Bluebonnet Swamp is a 103-hectare nature preserve owned and managed by BREC within the city limits of Baton Rouge, Louisiana. Bluebonnet Swamp is dominated by an upland beech-magnolia forest adjacent to a large cypress-tupelo swamp. Although stunningly beautiful, Bluebonnet Swamp sustained severe damage during hurricane Gustav accelerating the proliferation of Chinese privet, an invasive woody shrub.
Many species of birds rely on Bluebonnet Swamp for breeding, wintering and as an important migratory stopover site within the urban sprawl of Baton Rouge. Bluebonnet Swamp's proximity to Louisiana State University has provided LABO the opportunity to train numerous undergraduate and graduate students in contemporary bird monitoring techniques.

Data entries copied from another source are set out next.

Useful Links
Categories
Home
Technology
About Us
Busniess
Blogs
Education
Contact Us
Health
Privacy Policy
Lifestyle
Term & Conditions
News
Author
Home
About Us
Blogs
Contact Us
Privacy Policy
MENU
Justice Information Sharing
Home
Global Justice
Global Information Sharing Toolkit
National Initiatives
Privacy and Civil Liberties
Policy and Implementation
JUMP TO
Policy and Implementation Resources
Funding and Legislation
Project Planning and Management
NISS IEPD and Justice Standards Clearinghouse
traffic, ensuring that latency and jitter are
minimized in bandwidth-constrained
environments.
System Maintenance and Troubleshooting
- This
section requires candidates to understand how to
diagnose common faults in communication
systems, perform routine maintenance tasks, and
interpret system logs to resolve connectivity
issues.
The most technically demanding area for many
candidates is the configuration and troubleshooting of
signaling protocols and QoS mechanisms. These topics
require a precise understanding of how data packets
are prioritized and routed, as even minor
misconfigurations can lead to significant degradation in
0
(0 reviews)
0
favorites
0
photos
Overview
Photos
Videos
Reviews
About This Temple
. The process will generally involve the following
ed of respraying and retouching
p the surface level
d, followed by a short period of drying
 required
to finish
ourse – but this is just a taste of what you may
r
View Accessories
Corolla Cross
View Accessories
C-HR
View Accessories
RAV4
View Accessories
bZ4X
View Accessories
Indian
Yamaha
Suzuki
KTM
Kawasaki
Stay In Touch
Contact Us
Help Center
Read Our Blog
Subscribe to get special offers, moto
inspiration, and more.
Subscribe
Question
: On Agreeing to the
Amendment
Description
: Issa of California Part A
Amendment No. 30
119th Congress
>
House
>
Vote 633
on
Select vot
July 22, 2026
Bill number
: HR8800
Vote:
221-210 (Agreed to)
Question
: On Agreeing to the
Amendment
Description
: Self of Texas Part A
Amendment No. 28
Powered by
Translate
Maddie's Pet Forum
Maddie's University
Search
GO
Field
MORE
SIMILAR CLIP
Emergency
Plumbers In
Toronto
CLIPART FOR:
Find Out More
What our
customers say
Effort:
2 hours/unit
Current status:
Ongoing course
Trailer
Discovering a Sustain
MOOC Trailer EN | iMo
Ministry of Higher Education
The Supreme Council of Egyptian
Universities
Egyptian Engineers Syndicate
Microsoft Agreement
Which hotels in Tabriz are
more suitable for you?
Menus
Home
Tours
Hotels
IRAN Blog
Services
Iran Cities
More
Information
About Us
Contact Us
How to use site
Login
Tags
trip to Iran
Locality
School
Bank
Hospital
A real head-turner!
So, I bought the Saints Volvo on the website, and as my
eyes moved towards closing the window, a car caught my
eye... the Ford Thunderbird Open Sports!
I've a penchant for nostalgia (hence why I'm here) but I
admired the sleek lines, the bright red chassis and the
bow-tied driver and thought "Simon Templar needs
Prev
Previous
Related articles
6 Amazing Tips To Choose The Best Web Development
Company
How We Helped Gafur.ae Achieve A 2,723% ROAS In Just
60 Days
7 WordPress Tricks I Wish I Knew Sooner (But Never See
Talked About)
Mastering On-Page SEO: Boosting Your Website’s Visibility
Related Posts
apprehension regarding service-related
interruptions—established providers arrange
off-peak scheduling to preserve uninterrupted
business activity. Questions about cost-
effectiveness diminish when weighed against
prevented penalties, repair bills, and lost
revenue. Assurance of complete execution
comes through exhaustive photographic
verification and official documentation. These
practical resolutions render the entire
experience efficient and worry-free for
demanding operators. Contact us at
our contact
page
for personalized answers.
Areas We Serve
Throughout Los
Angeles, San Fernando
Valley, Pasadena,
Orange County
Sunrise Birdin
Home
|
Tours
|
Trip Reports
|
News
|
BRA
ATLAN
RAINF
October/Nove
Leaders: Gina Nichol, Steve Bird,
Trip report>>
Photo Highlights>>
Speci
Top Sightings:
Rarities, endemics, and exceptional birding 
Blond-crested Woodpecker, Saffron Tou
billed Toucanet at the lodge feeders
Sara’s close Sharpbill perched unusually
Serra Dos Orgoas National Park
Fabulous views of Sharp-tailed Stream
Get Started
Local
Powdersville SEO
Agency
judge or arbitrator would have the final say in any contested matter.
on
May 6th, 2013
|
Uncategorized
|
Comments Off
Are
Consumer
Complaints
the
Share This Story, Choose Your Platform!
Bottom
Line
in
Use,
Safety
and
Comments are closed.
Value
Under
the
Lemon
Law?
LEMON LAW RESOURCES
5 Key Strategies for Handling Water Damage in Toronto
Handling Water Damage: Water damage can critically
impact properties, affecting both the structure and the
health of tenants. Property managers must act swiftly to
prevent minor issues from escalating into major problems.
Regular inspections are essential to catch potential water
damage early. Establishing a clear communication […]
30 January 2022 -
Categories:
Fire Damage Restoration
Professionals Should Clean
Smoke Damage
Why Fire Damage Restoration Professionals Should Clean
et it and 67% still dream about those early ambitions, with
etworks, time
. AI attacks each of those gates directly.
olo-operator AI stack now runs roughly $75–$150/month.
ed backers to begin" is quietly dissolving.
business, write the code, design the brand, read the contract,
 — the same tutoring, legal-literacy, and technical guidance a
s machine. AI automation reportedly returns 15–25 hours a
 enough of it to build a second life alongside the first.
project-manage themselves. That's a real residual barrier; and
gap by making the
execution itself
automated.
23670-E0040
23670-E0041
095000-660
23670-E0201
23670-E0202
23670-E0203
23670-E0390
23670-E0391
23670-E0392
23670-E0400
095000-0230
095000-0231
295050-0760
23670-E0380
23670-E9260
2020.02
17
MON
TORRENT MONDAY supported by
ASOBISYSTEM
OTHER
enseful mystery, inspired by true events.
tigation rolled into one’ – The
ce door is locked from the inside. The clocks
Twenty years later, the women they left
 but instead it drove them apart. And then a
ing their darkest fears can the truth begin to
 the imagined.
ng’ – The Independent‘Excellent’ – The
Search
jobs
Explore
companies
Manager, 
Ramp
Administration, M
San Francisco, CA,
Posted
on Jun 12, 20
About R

Woodlands Conservancy is a local land trust that partnered with Barataria-Terrebonne National Estuary Program (BTNEP) who provided funding support to establish and operate two bird monitoring stations within forested wetlands in the Greater New Orleans area: one at Woodlands Trail in Belle Chasse and one at Delacroix Preserve in English Turn/Lower Coast Algiers.
The Woodlands Conservancy stations focus on studying bird usage of healthy forested wetland areas in comparison to areas that are undergoing native plant restoration following intensive hurricane damage from Katrina and Gustav and subsequent invasive species proliferation. Data from Woodlands Conservancy will further LABO's goal of measuring bird demographics at large landscape levels, support training for students and provide research opportunities for universities in the New Orleans area.
In the vast agricultural lands near Lake Charles, Louisiana, Snowy Egret Enterprises organizes the annual Yellow Rails and Rice Festival, during which LABO primary banders offer a banding workshop to teach advanced aging techniques and provide a unique opportunity to learn about several species of rails.
LABO banders also provide banding demonstrations for festival goers, during which volunteers are instrumental in catching Yellow Rails in addition to excellent numbers of Soras, Virginia Rails, and various species of wet-grass songbirds. This work provides a rare glimpse into the life history of the Yellow Rail, one of North America's most secretive and least studied birds, in a landscape where some of the highest numbers of Yellow Rails away from the breeding season have ever been recorded.
Pete and Phyllis Griffard are native plant advocates and are restoring their 8-acre property into native, bird-friendly habitat. Dominated by large live oaks and water oaks, a variety of native saplings and early successional plants are constantly being added to the property.